## Saved data entries
# # #

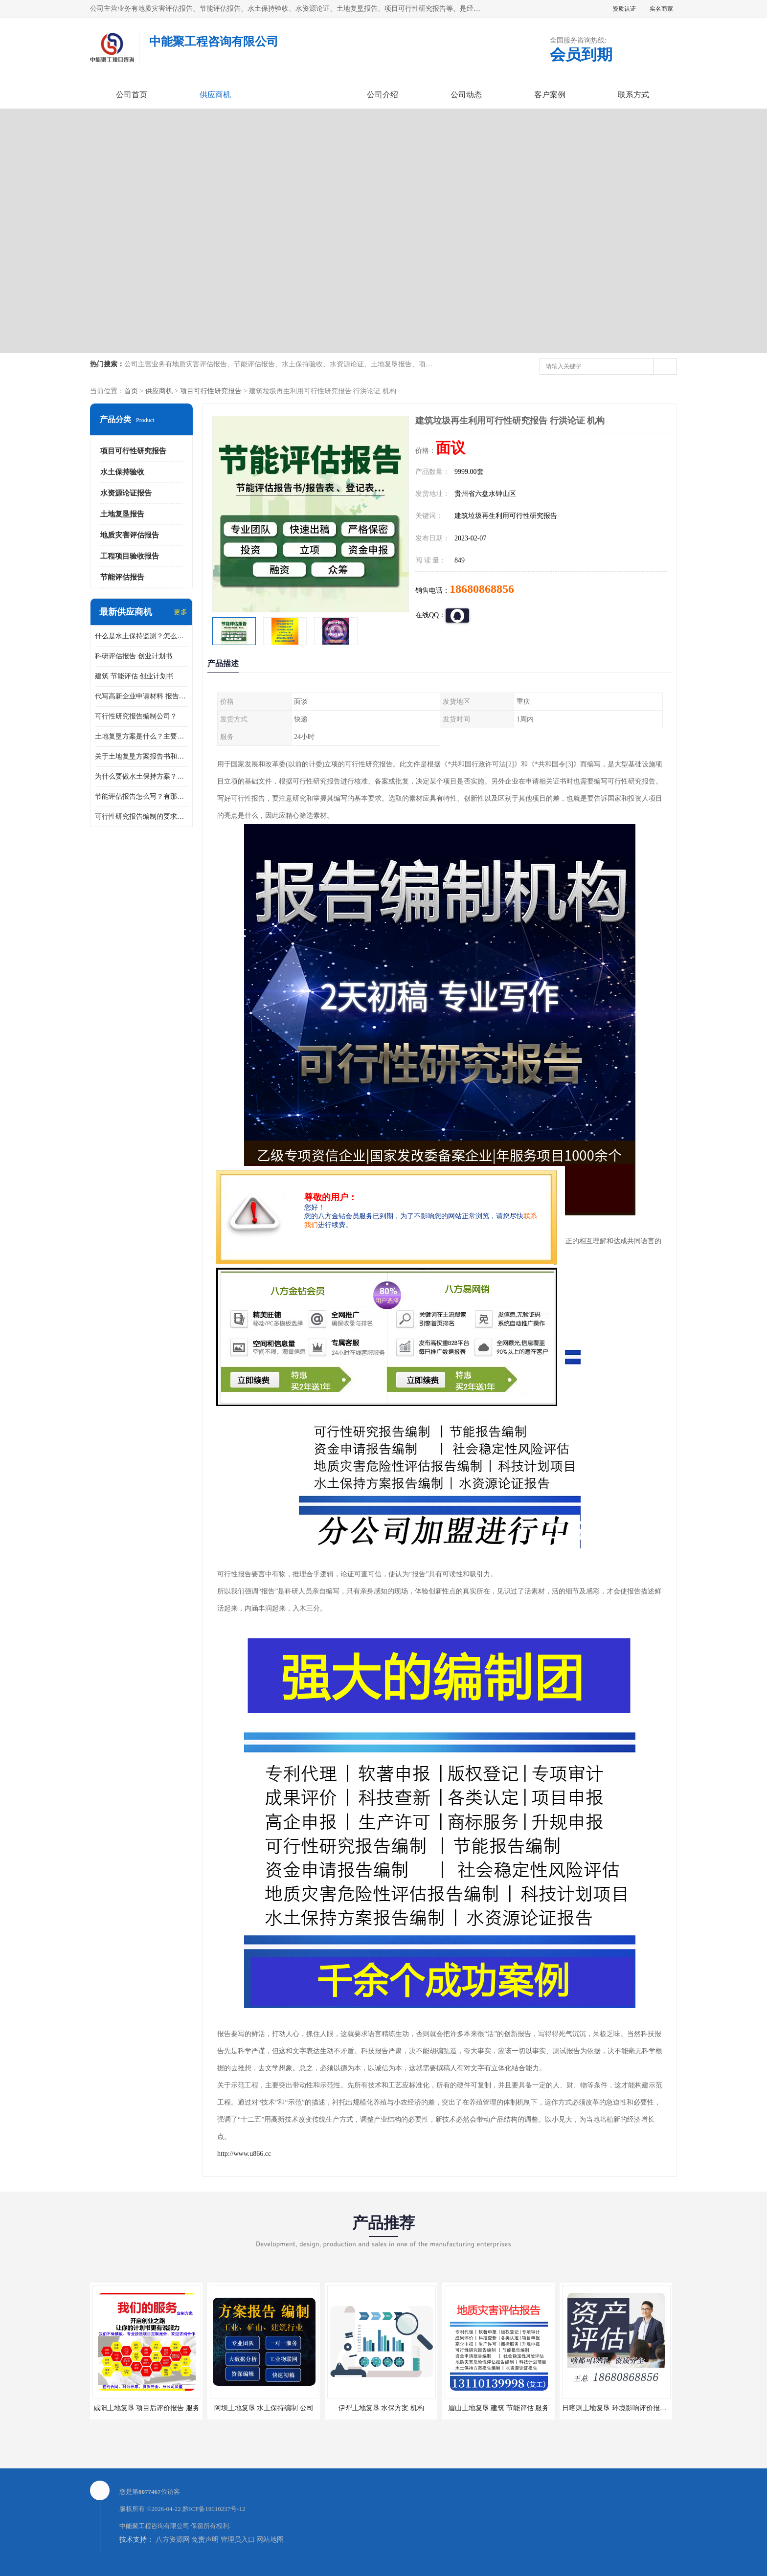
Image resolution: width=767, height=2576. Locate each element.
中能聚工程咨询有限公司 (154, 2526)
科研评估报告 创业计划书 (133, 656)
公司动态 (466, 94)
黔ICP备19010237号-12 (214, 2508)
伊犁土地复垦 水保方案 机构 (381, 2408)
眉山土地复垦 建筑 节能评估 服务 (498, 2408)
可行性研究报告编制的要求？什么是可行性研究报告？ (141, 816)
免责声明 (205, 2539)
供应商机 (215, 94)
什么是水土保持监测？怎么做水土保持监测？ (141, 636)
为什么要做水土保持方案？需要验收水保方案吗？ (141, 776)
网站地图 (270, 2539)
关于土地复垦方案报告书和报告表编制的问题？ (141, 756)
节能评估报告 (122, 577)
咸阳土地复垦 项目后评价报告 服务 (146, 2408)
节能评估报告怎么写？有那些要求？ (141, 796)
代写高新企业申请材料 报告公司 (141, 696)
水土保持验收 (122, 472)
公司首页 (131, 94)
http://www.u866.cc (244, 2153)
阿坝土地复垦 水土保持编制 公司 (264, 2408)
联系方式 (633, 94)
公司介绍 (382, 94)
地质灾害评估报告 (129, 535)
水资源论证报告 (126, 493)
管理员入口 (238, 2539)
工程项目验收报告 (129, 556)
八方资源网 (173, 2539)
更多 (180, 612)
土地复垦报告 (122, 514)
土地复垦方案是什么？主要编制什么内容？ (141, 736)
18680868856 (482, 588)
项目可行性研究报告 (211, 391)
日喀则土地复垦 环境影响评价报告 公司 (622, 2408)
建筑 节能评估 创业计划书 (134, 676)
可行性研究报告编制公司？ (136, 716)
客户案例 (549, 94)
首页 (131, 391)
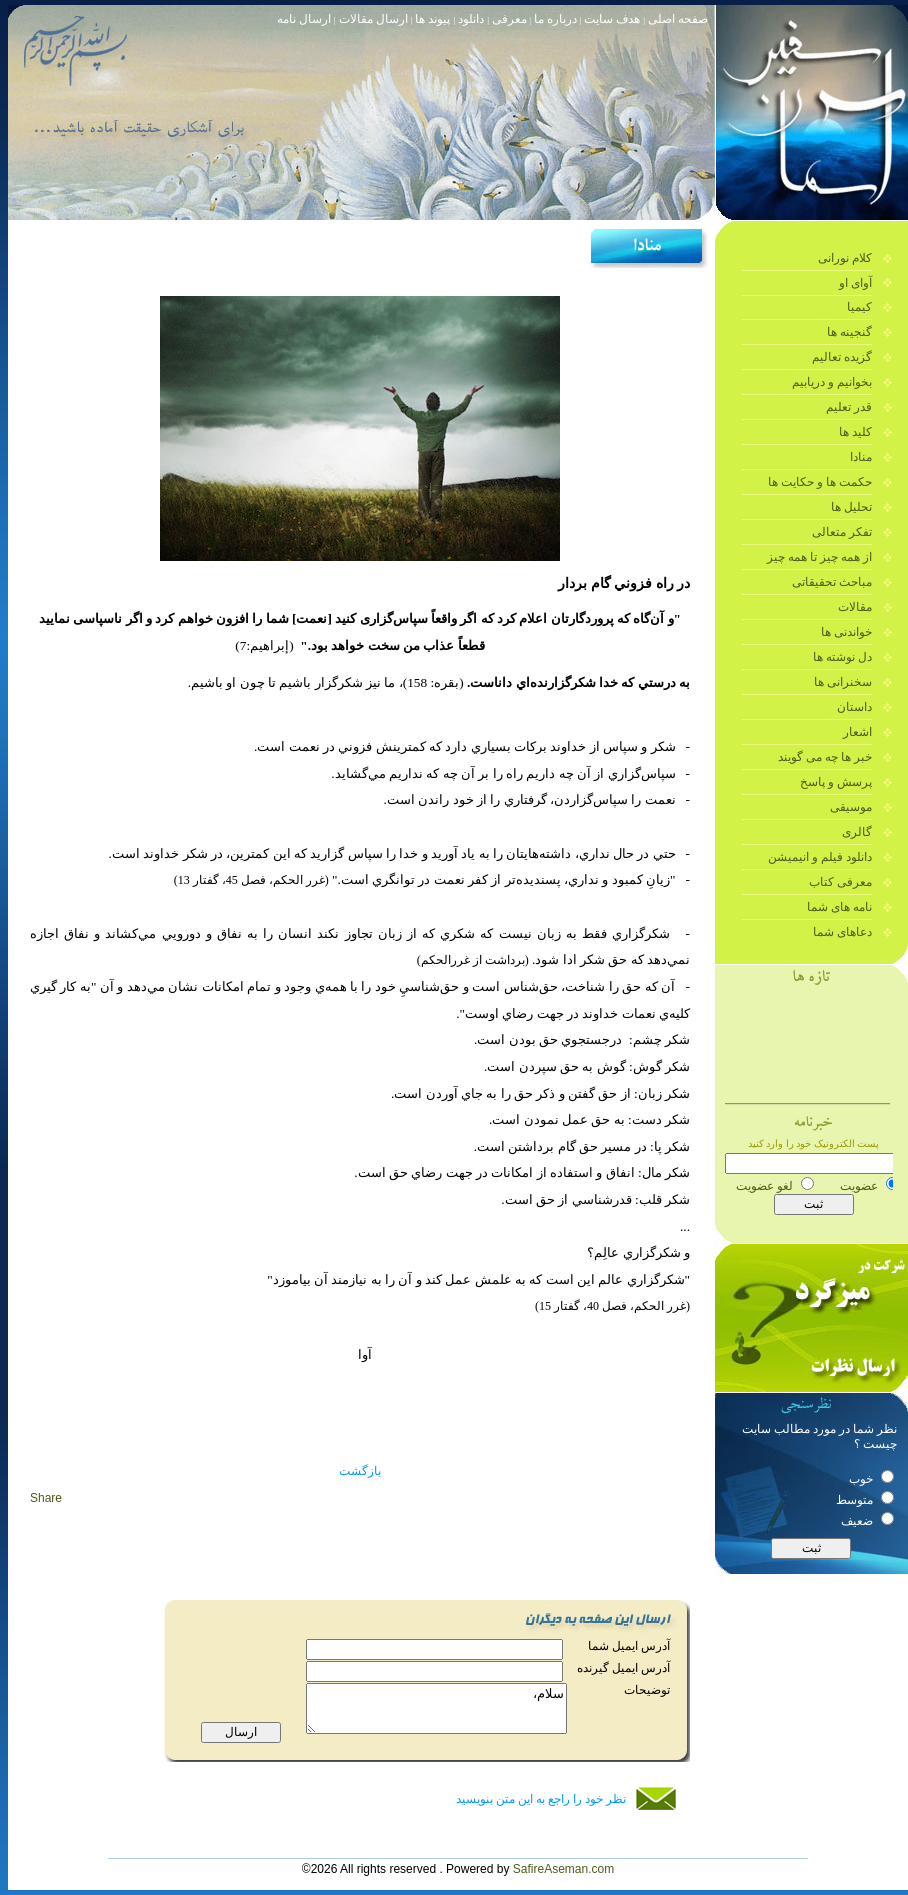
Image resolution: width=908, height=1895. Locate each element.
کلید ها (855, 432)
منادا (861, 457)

# # #

## Problem to work on
Each line from the one holding "工程项目验收报告 (129, 556)" to the end of the records above must be copied exactly; the pictures must not be copied.

## Result
工程项目验收报告 (129, 556)
八方资源网 (173, 2539)
更多 (180, 612)
土地复垦报告 (122, 514)
土地复垦方案是什么？主要编制什么内容？ (141, 736)
18680868856 (482, 588)
项目可行性研究报告 (211, 391)
日喀则土地复垦 环境影响评价报告 公司 (622, 2408)
建筑 节能评估 创业计划书 (134, 676)
可行性研究报告编制公司？ (136, 716)
客户案例 (549, 94)
首页 (131, 391)
Image resolution: width=908, height=1895. Locate each element.
کلید ها (855, 432)
منادا (861, 457)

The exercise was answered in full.